Anomaly detection accuracy for different impurity levels in the training set of the enzyme dataset (see details in Supplemental Text S1). While very large impurity rates naturally reduce performance, our representative subsampling method improves performance over random subsampling.
Identifying novel prion-like proteins
To test the ability of our method to detect anomalies due to a global functional property, we tested our method on discovering prion-like characteristics and achieved 85.76% accuracy (ROC–AUC, set embedding). The prion-anomaly detection dataset includes all non-fragment proteins from the UniRef90 database. We used UniRef90 proteins (i.e. representatives with <90% identity) in two manually annotated classes: known prion proteins that are labeled with the SwissProt molecular function keyword of Prion (KW-0640) versus all other (remaining) proteins. We focus on prions as these are rare with poorly defined biochemical properties. Prions undergo anomalous shifts in their 3D structure, which eventually leads to irreversible aggregation and physiopathology in vivo (40).
Our unsupervised model was used to create a scored, ranked list of 60 000 prion predictions on a diverse sample of UniRef90 proteins. The top 100 most likely predictions are listed in Supplementary Table S2). We observed that the proteins with the highest anomaly scores are relatively short (mean 205 amino acids; length is <80 amino acids for 50% of the top list). The proteins are signified as having non-standard taxonomy sampling with over-representation of proteins from fungi and slime mold (14% each), bacteria and viruses (12% each). These are poorly studied proteins, with over a third of them being named ‘uncharacterized’. Many of these top scoring proteins have compositional bias (28%).
Our results support the notion that prion-like proteins have low sequence similarity to other proteins, low sequence complexity, and low confidence structure (Figure 3). Most of the structures predicted as anomalous proteins are of low confidence (pLDDT orange/yellow color), and only very small fragments reach high confidence (dark blue). In many of these proteins, over-representation of specific amino acids is evident. For example, Q54VH6 and Q54QL5 from the Dictyostelium discoideum (Social amoeba) are composed of over 70% asparagine (N). Similarly, in Q54KT2, histidine (H) and proline (P) dominate the sequence. Extreme bias in the occurrence of amino acids signifies many of the identified prion-like proteins (41).
Figure 3.
The 3D structures of the 10 proteins having the highest anomaly scores for the prion-like task. The AlphaFold2 structure predictions are shown and colored by the pLDDT confidence score. The organism/taxonomical groups are indicated by the font color of the protein ID. Note that only small portions within these representative sequences are colored by high confidence (dark blue, pLDDT > 90). Short proteins from the Dictyostelium discoideum dominate the anomalous prion-like sequences. N, indicates the N’-terminal of the protein.

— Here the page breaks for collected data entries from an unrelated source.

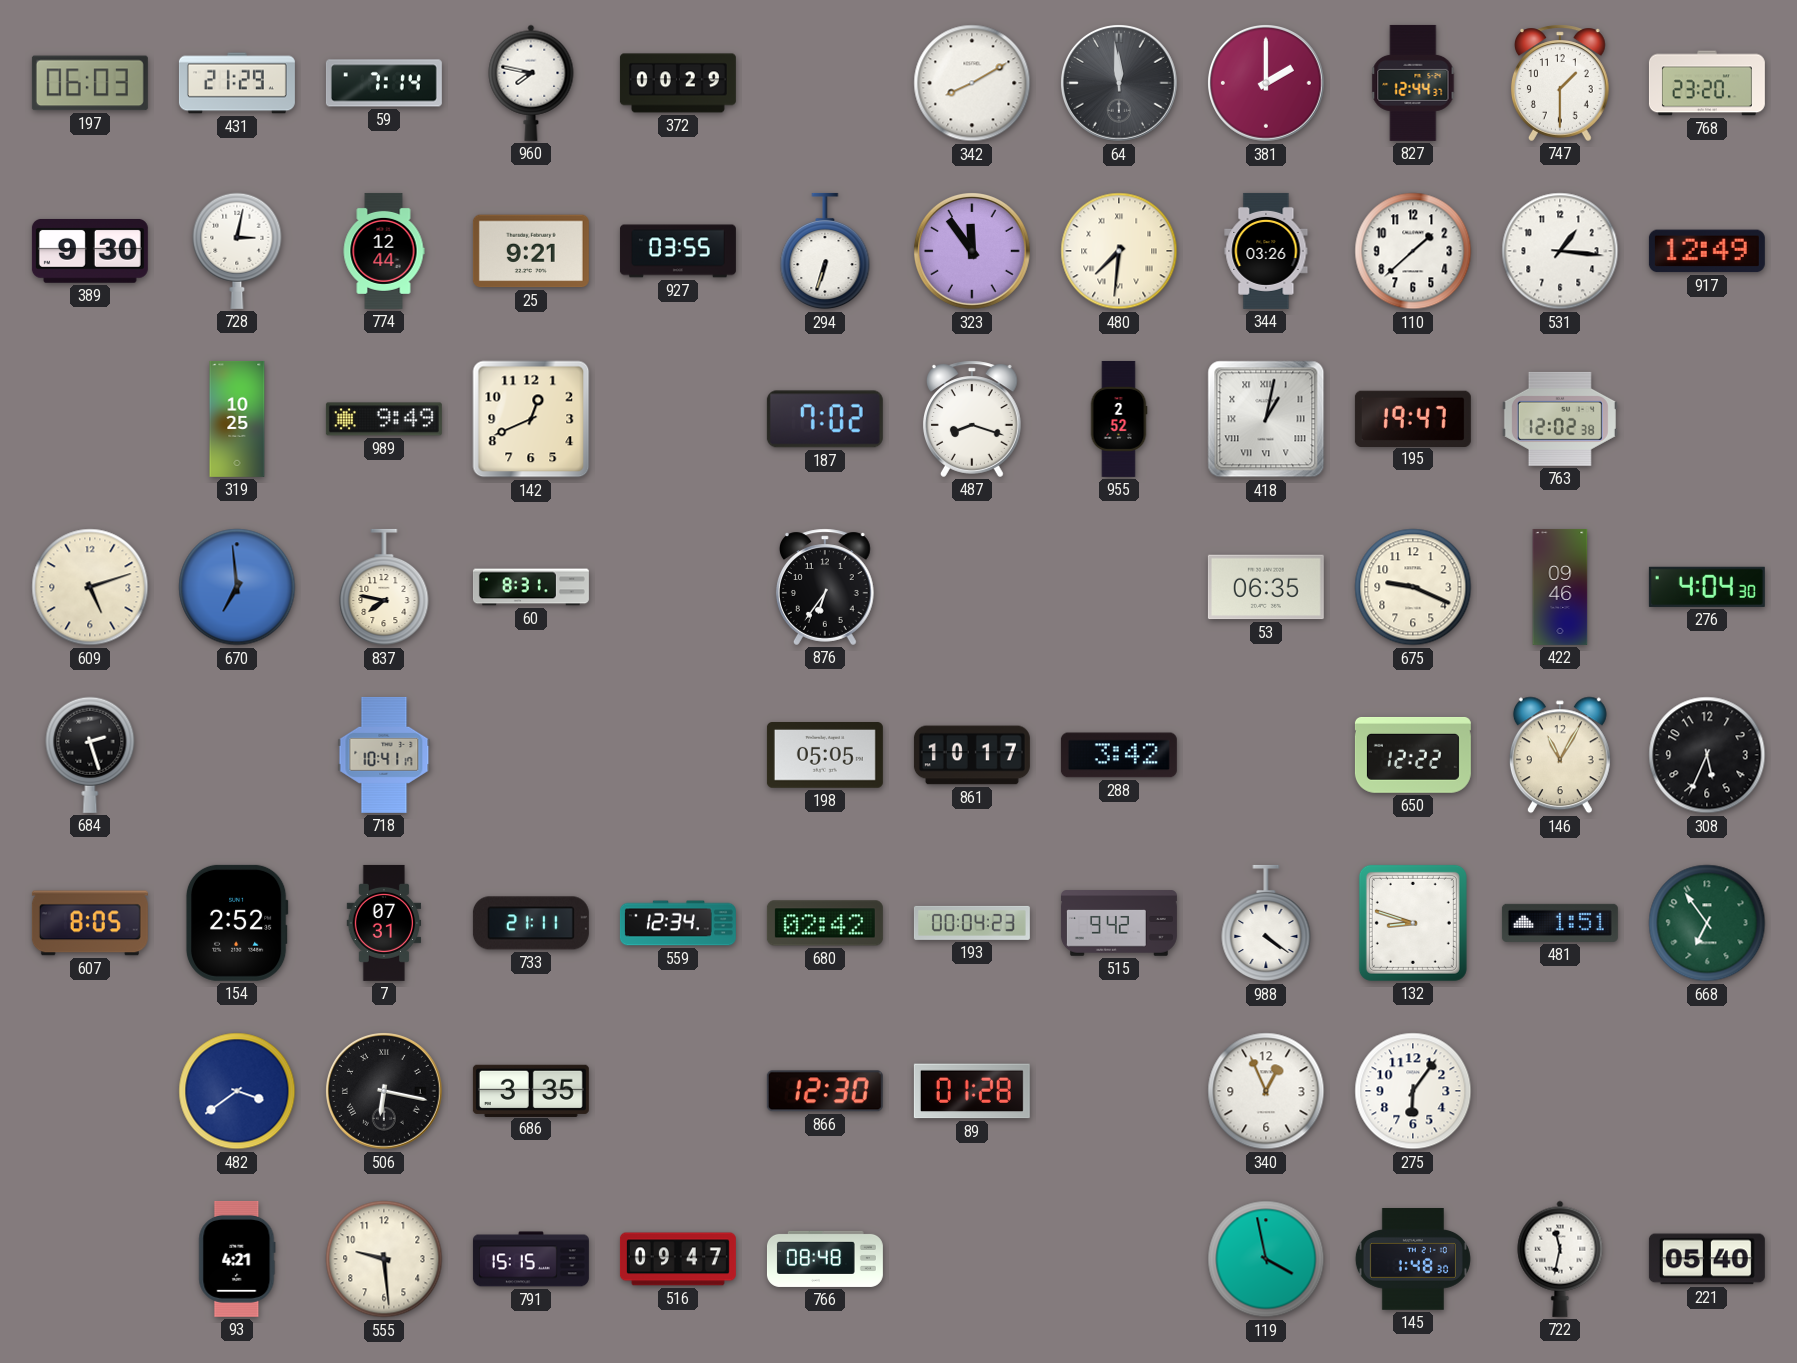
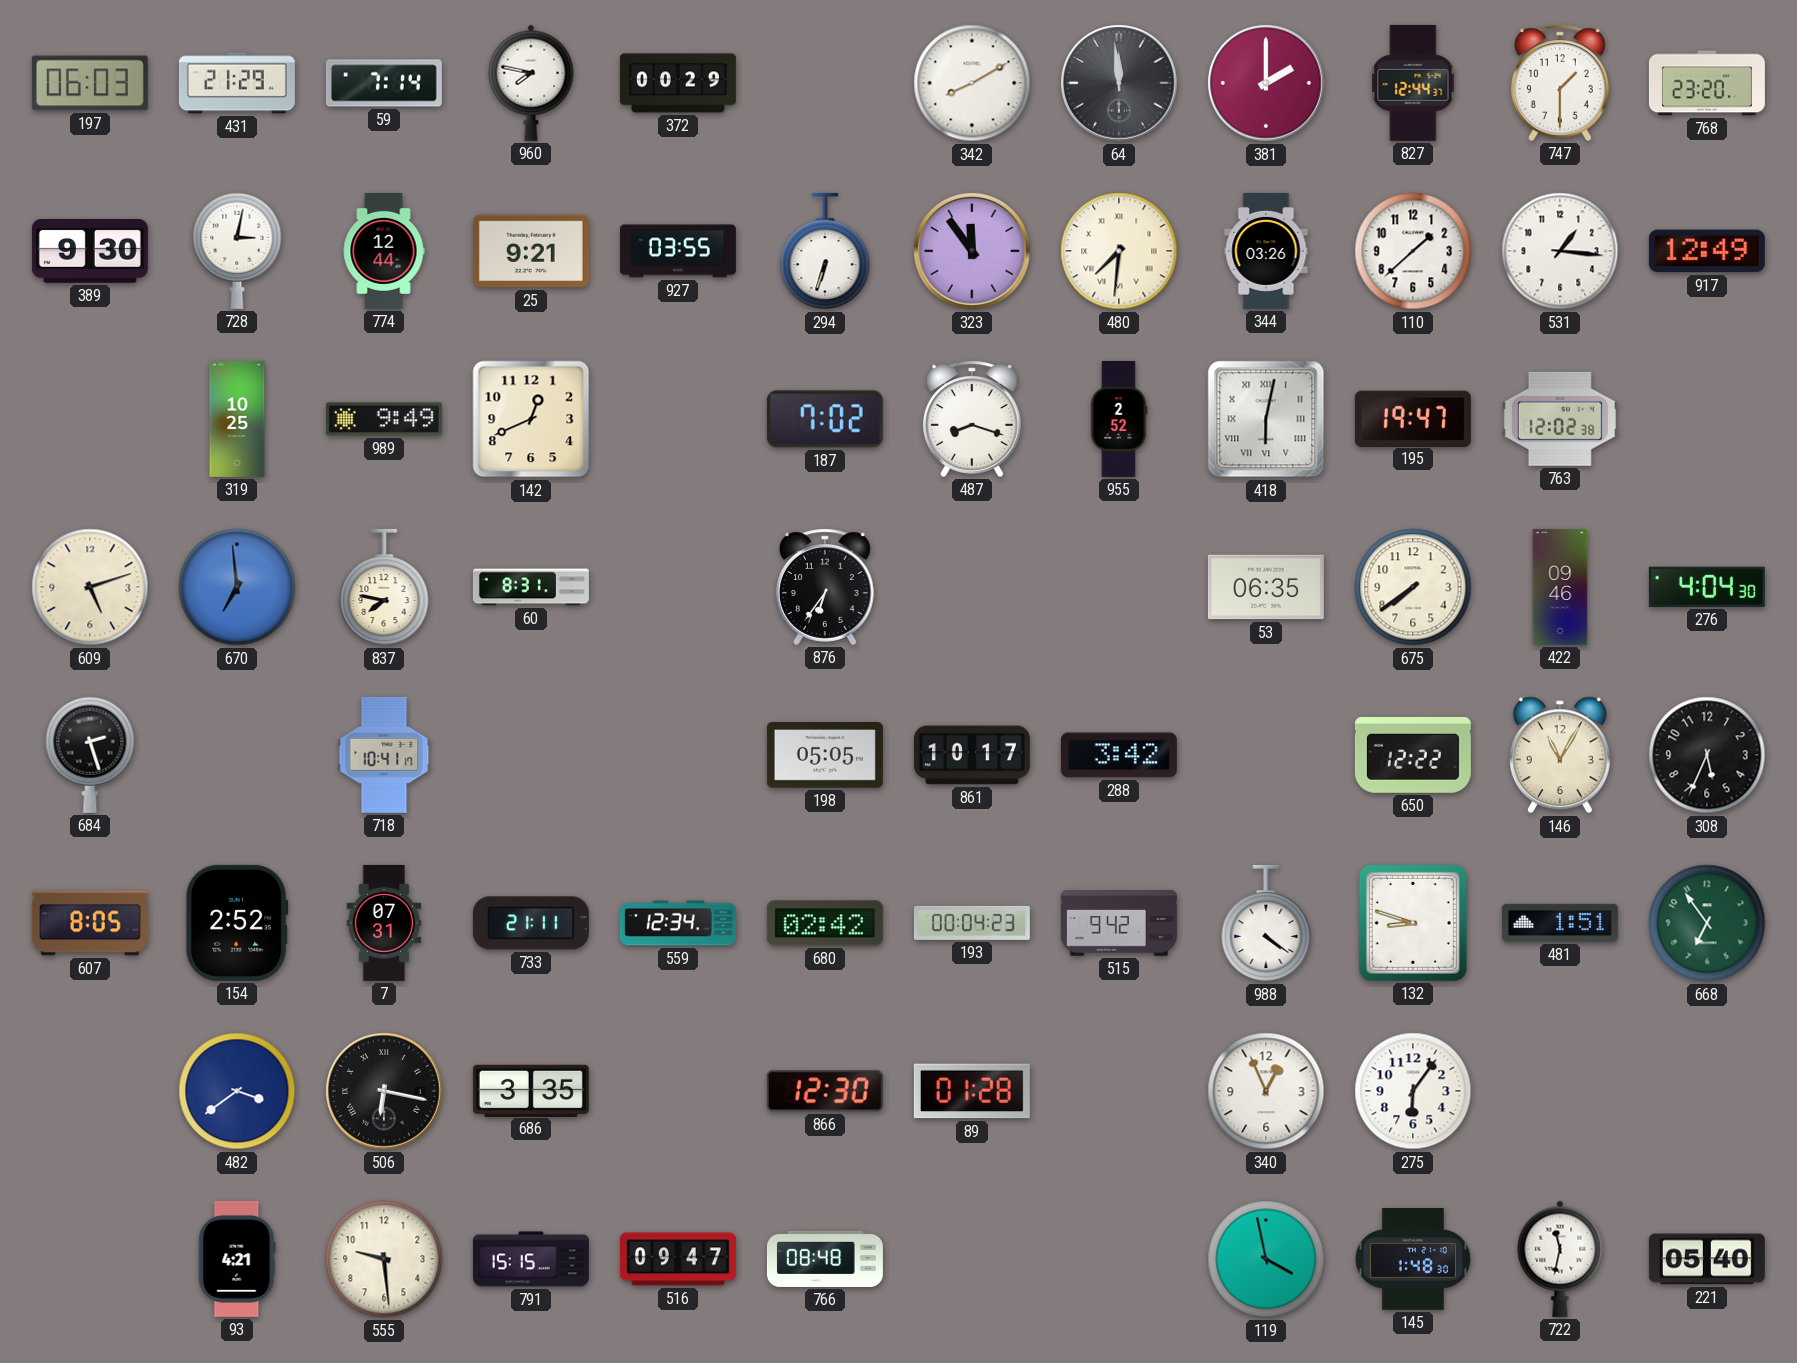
418: 1:02 -> 6:02
675: 9:19 -> 7:39
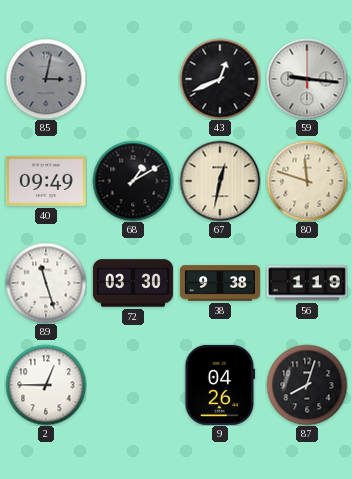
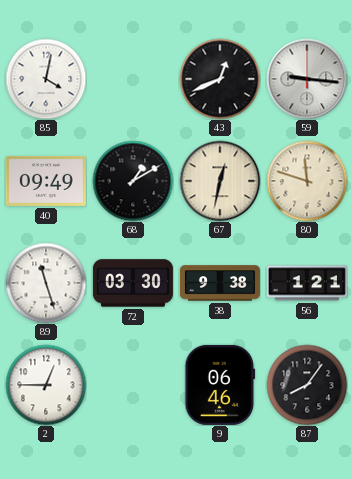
85: 3:02 -> 4:02
85 dial: grey -> white
56: 1:19 -> 1:21
9: 04:26 -> 06:46
87: 8:03 -> 8:06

Correspondences between the anomaly score and structural-based segmentation
We further tested the ability of anomaly detection methods to assign local function and protein segmentation. To this end, we focused on 8035 proteins and extracted residue-level anomaly scores for them. We analyzed a number of such cases and illustrate our findings for two representative proteins with respect to structural predictions by AlphaFold2 (14). Both proteins are characterized by long, unstructured segments. The UniProt Q96DN6 protein (1033 amino acids) is encoded by the gene MBD6 (Methyl-CpG-binding domain protein 6; Figure 4A). It binds to heterochromatin indirectly (without interacting with methylated or unmethylated DNA). In addition, it is recruited to sites of induced DNA damage and potentially acts in chromatin organization. While a detailed knowledge of its 3D is unavailable, AlphaFold2 predicts that the minimal positional error (dark green, Figure 4A, middle) is limited to <100 amino acids at its N’-terminal domain. This region serves as an anchor site, with the rest of the 3D structure being of low confidence and a very large alignment positional error (Figure 4A, bottom).
Figure 4.
Residue-based anomaly detection protocol on represented proteins. (A) UniProtKB Q96DN6 (methyl-CpG-binding domain protein 6, gene symbol MDB6), and (B) Q5VUJ9 (Dynein regulatory complex protein 8; gene symbol EFCAB2). Top: The plots show the anomaly score along the position of the sequence (x-axis). Note that the y-axis for the anomaly score is not identical in A and B. Pfam domains are colored pink. Middle: Predicted Aligned Error (PAE) plots. Specifically, the green color indicates expected distance error in Å. The color corresponds to the expected distance error in residue x's position when the prediction and true structure are aligned on residue y. Bottom: AlphaFold2 predictions colored by the region with minimal PAE. Note that the protein regions with maximal values of residue-based anomaly overlap the regions with minimal PAE values.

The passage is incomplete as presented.